[Saved entries]
··········

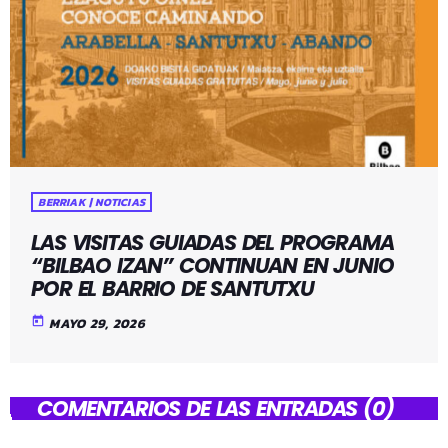
BERRIAK | NOTICIAS
LAS VISITAS GUIADAS DEL PROGRAMA
“BILBAO IZAN” CONTINUAN EN JUNIO
POR EL BARRIO DE SANTUTXU
today
MAYO 29, 2026
COMENTARIOS DE LAS ENTRADAS (0)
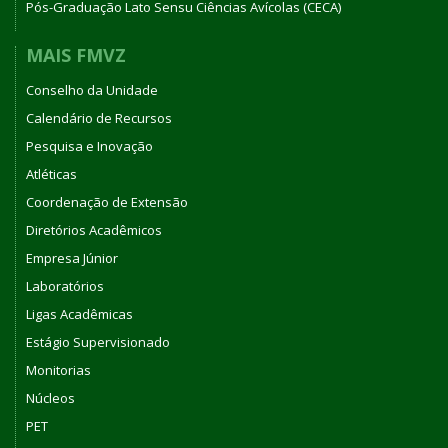
Pós-Graduação Lato Sensu Ciências Avícolas (CECA)
MAIS FMVZ
Conselho da Unidade
Calendário de Recursos
Pesquisa e Inovação
Atléticas
Coordenação de Extensão
Diretórios Acadêmicos
Empresa Júnior
Laboratórios
Ligas Acadêmicas
Estágio Supervisionado
Monitorias
Núcleos
PET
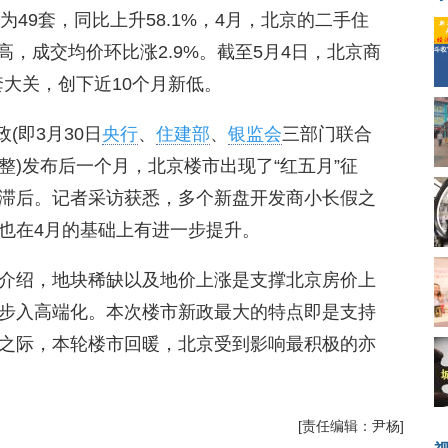
量为49套，同比上升58.1%，4月，北京的二手住
新高，成交均价环比涨2.9%。截至5月4日，北京商
套大关，创下近10个月新低。
政(即3月30日
央行
、
住建部
、
银监会
三部门联合
)发布后一个月，北京楼市出现了“红五月”征
滞后。记者采访获悉，多个新盘开发商小长假之
也在4月的基础上有进一步提升。
介绍，地块稀缺以及地价上涨是支撑北京房价上
步入高端化。本次楼市新政最大的特点即是支持
之际，本轮楼市回暖，北京受到影响最积极的亦
[责任编辑：尹杨]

··········

* **Work required**
I need the lines from the one holding "Laboratórios" through the last line of the entries set down exactly, with every picture left out.

* **Exercise output**
Laboratórios
Ligas Acadêmicas
Estágio Supervisionado
Monitorias
Núcleos
PET
量为49套，同比上升58.1%，4月，北京的二手住
新高，成交均价环比涨2.9%。截至5月4日，北京商
套大关，创下近10个月新低。
政(即3月30日
央行
、
住建部
、
银监会
三部门联合
)发布后一个月，北京楼市出现了“红五月”征
滞后。记者采访获悉，多个新盘开发商小长假之
也在4月的基础上有进一步提升。
介绍，地块稀缺以及地价上涨是支撑北京房价上
步入高端化。本次楼市新政最大的特点即是支持
之际，本轮楼市回暖，北京受到影响最积极的亦
[责任编辑：尹杨]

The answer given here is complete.